The device after polling this descriptor chain needs to translate and transform
it back into the original request struct. It needs to know the request layout
up-front, so each device backend (Vhost-Block/SCSI) has its own implementation
for polling virtqueues. For each descriptor, the device performs a lookup in
the Vhost-user memory region table and goes through a gpa_to_vva translation
(guest physical address to vhost virtual address). SPDK enforces the request
and response data to be contained within a single memory region. I/O buffers
do not have such limitations and SPDK may automatically perform additional
iovec splitting and gpa_to_vva translations if required.
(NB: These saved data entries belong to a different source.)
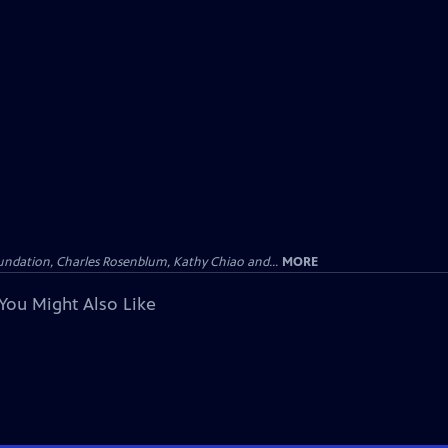
undation, Charles Rosenblum, Kathy Chiao and...
MORE
You Might Also Like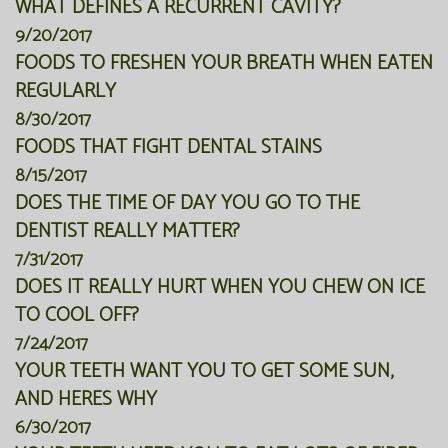
WHAT DEFINES A RECURRENT CAVITY?
9/20/2017
FOODS TO FRESHEN YOUR BREATH WHEN EATEN
REGULARLY
8/30/2017
FOODS THAT FIGHT DENTAL STAINS
8/15/2017
DOES THE TIME OF DAY YOU GO TO THE
DENTIST REALLY MATTER?
7/31/2017
DOES IT REALLY HURT WHEN YOU CHEW ON ICE
TO COOL OFF?
7/24/2017
YOUR TEETH WANT YOU TO GET SOME SUN,
AND HERES WHY
6/30/2017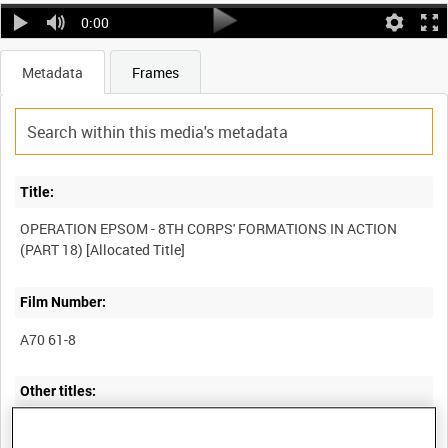
0:00
Metadata
Frames
Title:
OPERATION EPSOM - 8TH CORPS' FORMATIONS IN ACTION
Film Number:
A70 61-8
Other titles: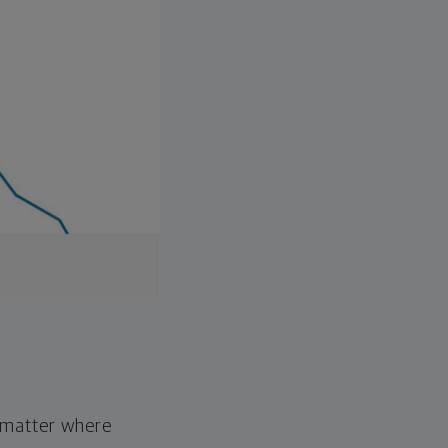
o matter where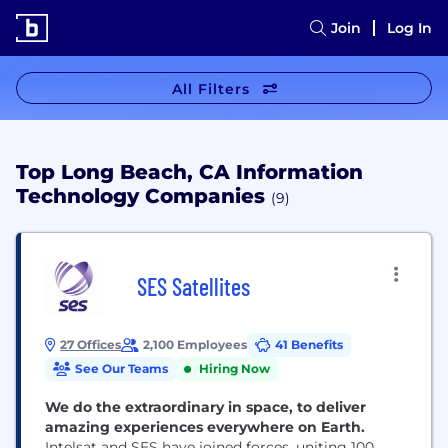
Join
Log In
All Filters
Top Long Beach, CA Information
Technology Companies
(9)
SES Satellites
27 Offices
2,100 Employees
41 Benefits
See Our Teams
Hiring Now
We do the extraordinary in space, to deliver
amazing experiences everywhere on Earth.
Intelsat and SES have joined forces, uniting 100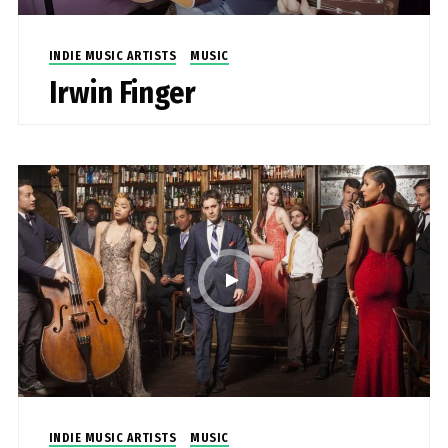
INDIE MUSIC ARTISTS
MUSIC
Irwin Finger
INDIE MUSIC ARTISTS
MUSIC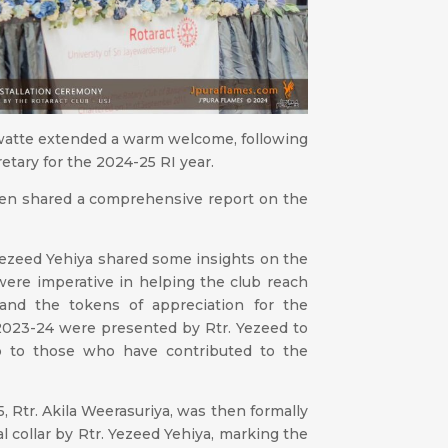
watte extended a warm welcome, following
retary for the 2024-25 RI year.
then shared a comprehensive report on the
 Yezeed Yehiya shared some insights on the
were imperative in helping the club reach
 and the tokens of appreciation for the
r 2023-24 were presented by Rtr. Yezeed to
b to those who have contributed to the
, Rtr. Akila Weerasuriya, was then formally
l collar by Rtr. Yezeed Yehiya, marking the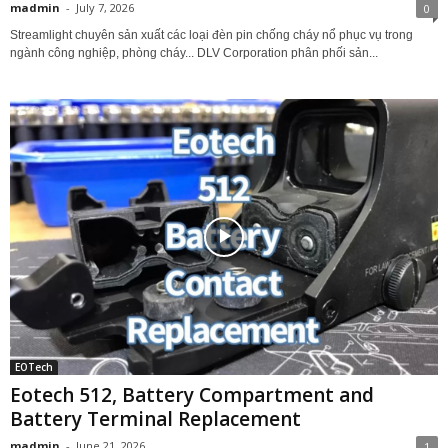
madmin
-
July 7, 2026
0
Streamlight chuyên sản xuất các loại đèn pin chống cháy nổ phục vụ trong
ngành công nghiệp, phòng cháy... DLV Corporation phân phối sản...
EOTech
Eotech 512, Battery Compartment and
Battery Terminal Replacement
madmin
-
June 21, 2026
1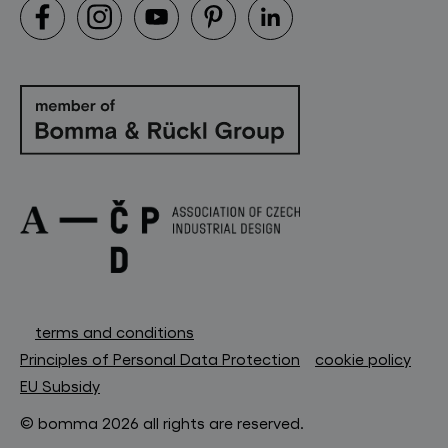
terms and conditions
Principles of Personal Data Protection
cookie policy
EU Subsidy
© bomma 2026 all rights are reserved.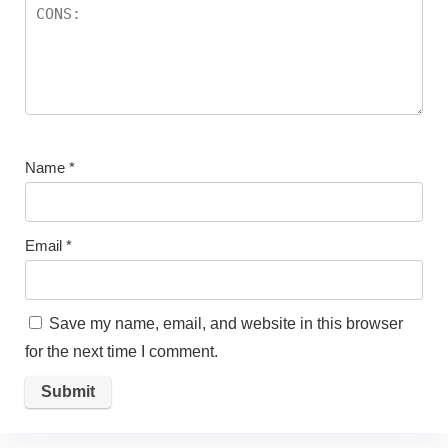
Name
*
Email
*
Save my name, email, and website in this browser
for the next time I comment.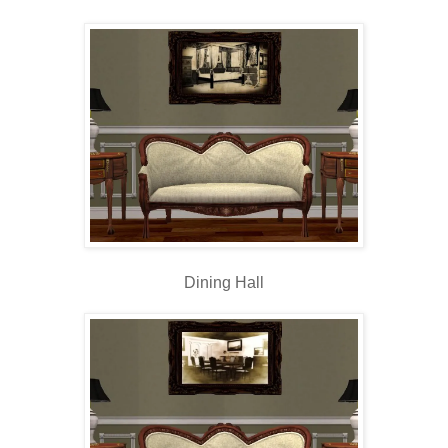
Dining Hall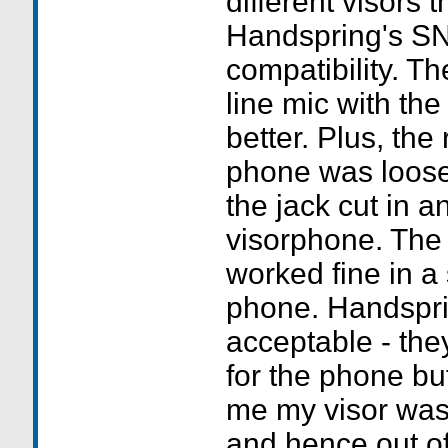
different visors t
Handspring's SN 
compatibility. Th
line mic with the
better. Plus, the
phone was loose
the jack cut in a
visorphone. The 
worked fine in a
phone. Handspri
acceptable - th
for the phone but
me my visor was
and hence out of 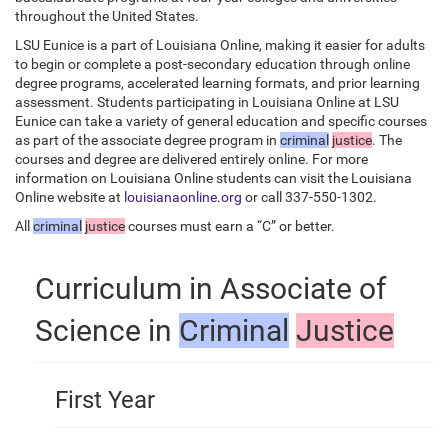
throughout the United States.
LSU Eunice is a part of Louisiana Online, making it easier for adults
to begin or complete a post-secondary education through online
degree programs, accelerated learning formats, and prior learning
assessment. Students participating in Louisiana Online at LSU
Eunice can take a variety of general education and specific courses
as part of the associate degree program in
criminal
justice
. The
courses and degree are delivered entirely online. For more
information on Louisiana Online students can visit the Louisiana
Online website at
louisianaonline.org
or call 337-550-1302.
All
criminal
justice
courses must earn a “C” or better.
Curriculum in Associate of
Science in
Criminal
Justice
First Year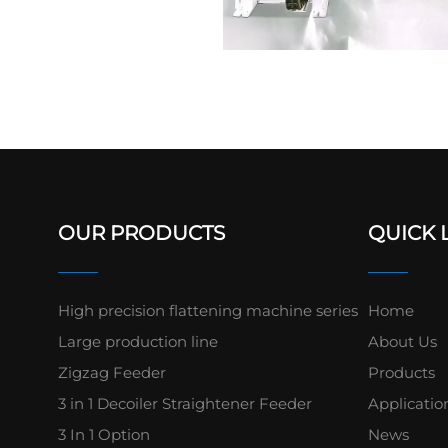
OUR PRODUCTS
QUICK 
High precision flattening machine series
Home
Large production line
About Us
Zigzag Feeder
Products
3 in 1 Decoiler Straightener Feeder
Applicatio
3 In 1 Option
News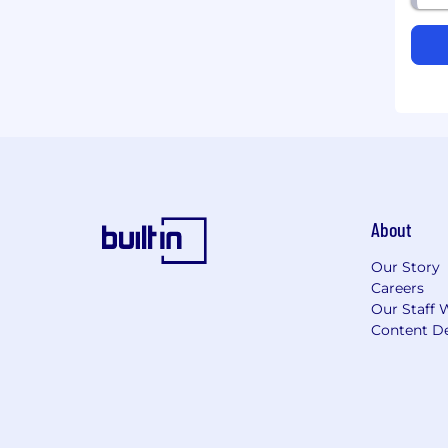
About
Our Story
Careers
Our Staff 
Content De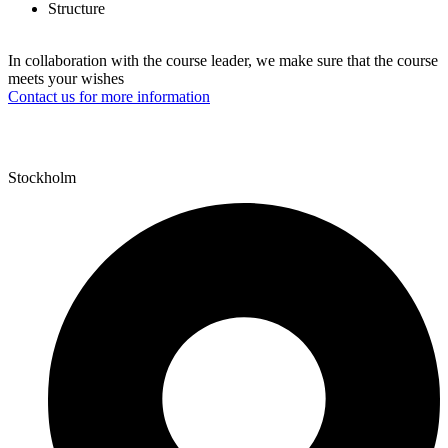
Structure
In collaboration with the course leader, we make sure that the course
meets your wishes
Contact us for more information
Stockholm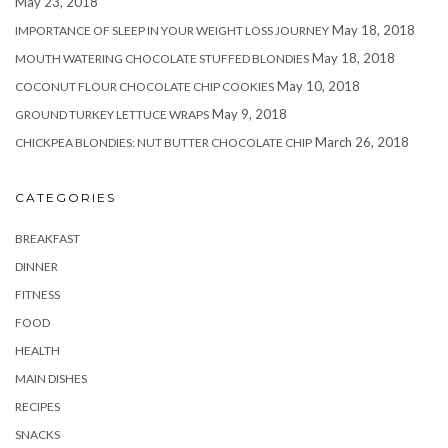
May 23, 2018
May 18, 2018
IMPORTANCE OF SLEEP IN YOUR WEIGHT LOSS JOURNEY
May 18, 2018
MOUTH WATERING CHOCOLATE STUFFED BLONDIES
May 10, 2018
COCONUT FLOUR CHOCOLATE CHIP COOKIES
May 9, 2018
GROUND TURKEY LETTUCE WRAPS
March 26, 2018
CHICKPEA BLONDIES: NUT BUTTER CHOCOLATE CHIP
CATEGORIES
BREAKFAST
DINNER
FITNESS
FOOD
HEALTH
MAIN DISHES
RECIPES
SNACKS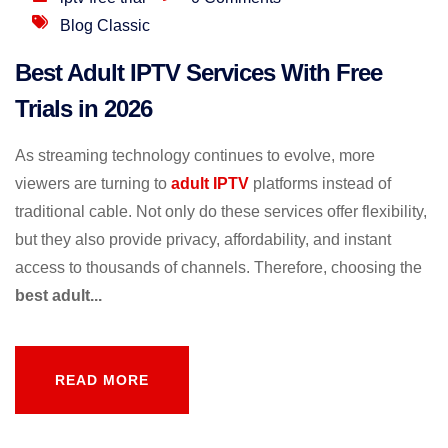
Blog Classic
Best Adult IPTV Services With Free
Trials in 2026
As streaming technology continues to evolve, more
viewers are turning to
adult IPTV
platforms instead of
traditional cable. Not only do these services offer flexibility,
but they also provide privacy, affordability, and instant
access to thousands of channels. Therefore, choosing the
best adult...
READ MORE
READ MORE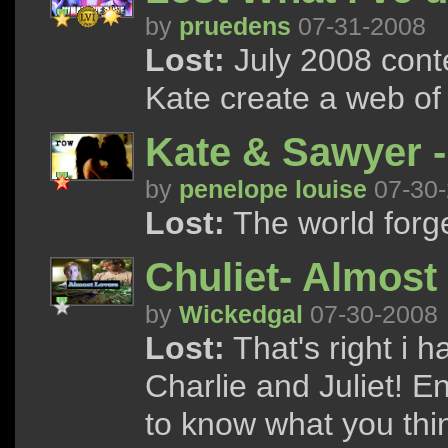
by
pruedens
07-31-2008
Lost:
July 2008 cont
Kate create a web of 
Kate & Sawyer 
by
penelope louise
07-30-
Lost:
The world forge
Chuliet- Almost
by
Wickedgal
07-30-2008
Lost:
That's right i 
Charlie and Juliet! 
to know what you thi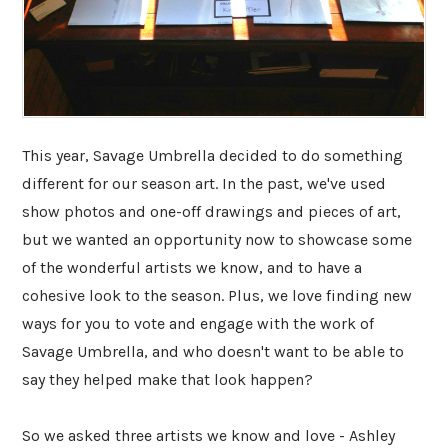
This year, Savage Umbrella decided to do something
different for our season art. In the past, we've used
show photos and one-off drawings and pieces of art,
but we wanted an opportunity now to showcase some
of the wonderful artists we know, and to have a
cohesive look to the season. Plus, we love finding new
ways for you to vote and engage with the work of
Savage Umbrella, and who doesn't want to be able to
say they helped make that look happen?
So we asked three artists we know and love - Ashley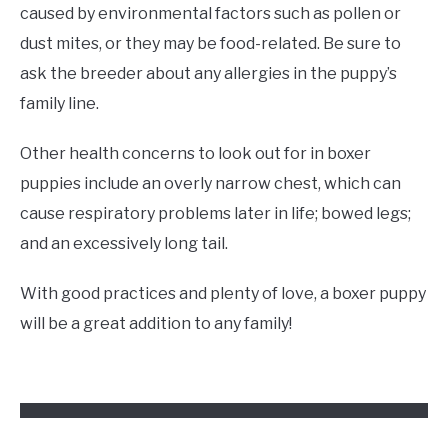
caused by environmental factors such as pollen or
dust mites, or they may be food-related. Be sure to
ask the breeder about any allergies in the puppy’s
family line.
Other health concerns to look out for in boxer
puppies include an overly narrow chest, which can
cause respiratory problems later in life; bowed legs;
and an excessively long tail.
With good practices and plenty of love, a boxer puppy
will be a great addition to any family!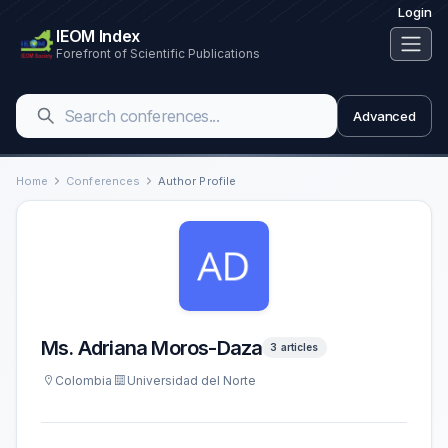
Login
IEOM Index
Forefront of Scientific Publications
Advanced
Home
Conferences
Author Profile
Ms. Adriana Moros-Daza
3 articles
Colombia
Universidad del Norte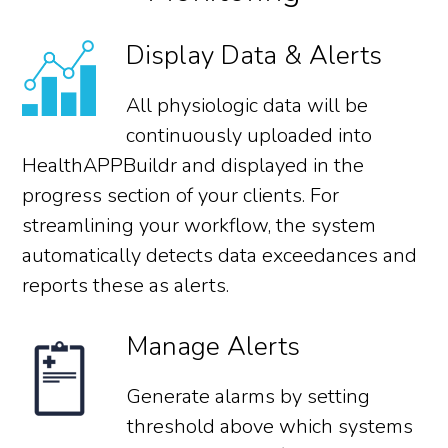
Display Data & Alerts
All physiologic data will be
continuously uploaded into
HealthAPPBuildr and displayed in the
progress section of your clients. For
streamlining your workflow, the system
automatically detects data exceedances and
reports these as alerts.
Manage Alerts
Generate alarms by setting
threshold above which systems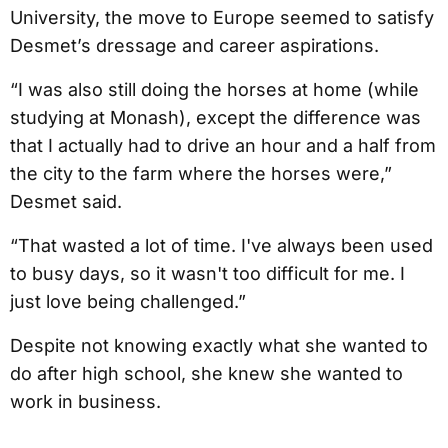
University, the move to Europe seemed to satisfy
Desmet’s dressage and career aspirations.
“I was also still doing the horses at home (while
studying at Monash), except the difference was
that I actually had to drive an hour and a half from
the city to the farm where the horses were,”
Desmet said.
“That wasted a lot of time. I've always been used
to busy days, so it wasn't too difficult for me. I
just love being challenged.”
Despite not knowing exactly what she wanted to
do after high school, she knew she wanted to
work in business.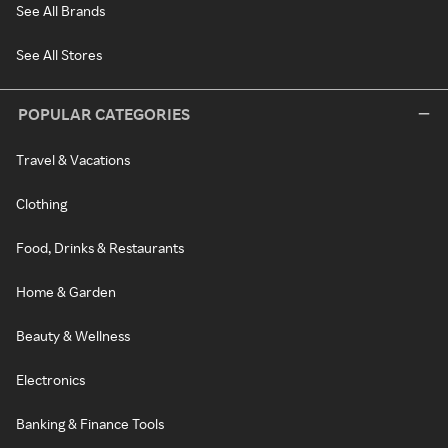
See All Brands
See All Stores
POPULAR CATEGORIES
Travel & Vacations
Clothing
Food, Drinks & Restaurants
Home & Garden
Beauty & Wellness
Electronics
Banking & Finance Tools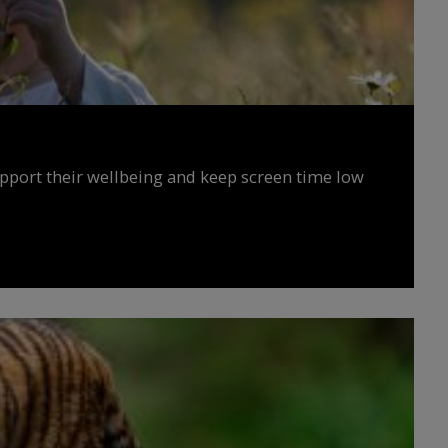
upport their wellbeing and keep screen time low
After forming the request
structs, SPDK forwards such I/O to the underlying drive and polls for the
completion. Once I/O completes, SPDK vhost fills the response buffer with
proper data and interrupts the guest by doing an eventfd_write on the call
descriptor for proper virtqueue. There are multiple interrupt coalescing
features involved, but they are not be discussed in this document.

### SPDK optimizations {#vhost_spdk_optimizations}

Due to its poll-mode nature, SPDK vhost removes the requirement for I/O submission
notifications, drastically increasing the vhost server throughput and decreasing
the guest overhead of submitting an I/O. A couple of different solutions exist
to mitigate the I/O completion interrupt overhead (irqfd, vDPA), but those won't
be discussed in this document. For the highest performance, a poll-mode @ref virtio
can be used, as it suppresses all I/O completion interrupts, making the I/O
path to fully bypass the QEMU/KVM overhead.